Iowa basketball player Caitlin Clark proves to be one to watch

Photo by JD Scott | Wikimedia Commons

Caitlin Clark goes strong to the rim in a game against Michigan.

Kimora Castleberry, Reporter

Caitlin Clark one of the best players in women’s collegiate basketball.

She plays for Iowa and is a great player and has received many awards such as being a McDonald’s All-American, being ranked #4 on ESPN, and being named pre-season Player of the Year. During her freshman year in Iowa, she has become a necessary person to watch in women’s college basketball.

“I’m like, ‘Who…is this? She is nice,’” an anonymous source said online in Hawk Central. “’Oh, she’s the best player in the country.’ I was like, ‘Oh…I see it now.’ When you walk in and you don’t know who anyone is, and they’re like, ‘Yo, that’s the best player in the country right there,’ that … hits you out of nowhere, like ‘Let me focus in on her.'”

In Clark’s years of growing up she was raised in West Des Moines, Iowa, along with her two brothers, Blake, who also plays for Iowa as a football player, and Collin.

“I was always that annoying little sister,” Clark said in a Hawk Central article. “They didn’t really want me around much, so I had to kind of hold my own if I wanted to be with them.”

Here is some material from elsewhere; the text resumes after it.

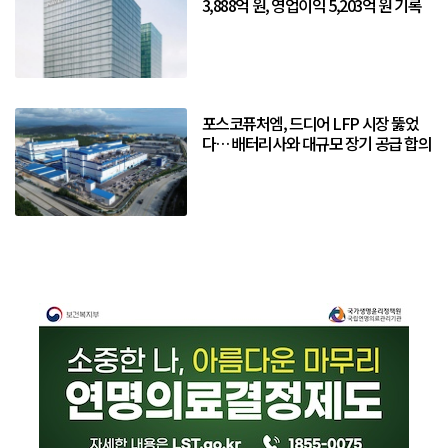
3,888억 원, 영업이익 5,203억 원 기록
포스코퓨처엠, 드디어 LFP 시장 뚫었
다… 배터리사와 대규모 장기 공급 합의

She began playing basketball when she was 5-years-old. Clark played on a team and she was the only girl on an all-boys team. As a young girl, she formed a deep love for basketball. That love only grew during her middle school years. Now, she still holds the same love for it as she did before.

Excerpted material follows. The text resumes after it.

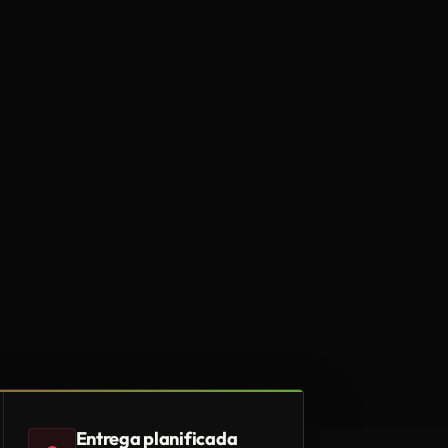
Entrega planificada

She is now a walking highlight reel and has gained national attention for her amazing game performances–most famously when she hit 2,000 points, making her way into the record books by tying with former Delaware’s Elena Delle Donne, according to the information given on ESPN Stats & Info.

“Elena Delle Donne, she was a person I idolized growing up,” Clark said in a NCAA article. “I have her shoes in my locker.”

Clark is a women’s athlete that is going to go down in history. She grows in her way of playing as time passes. She’s definitely a player to watch.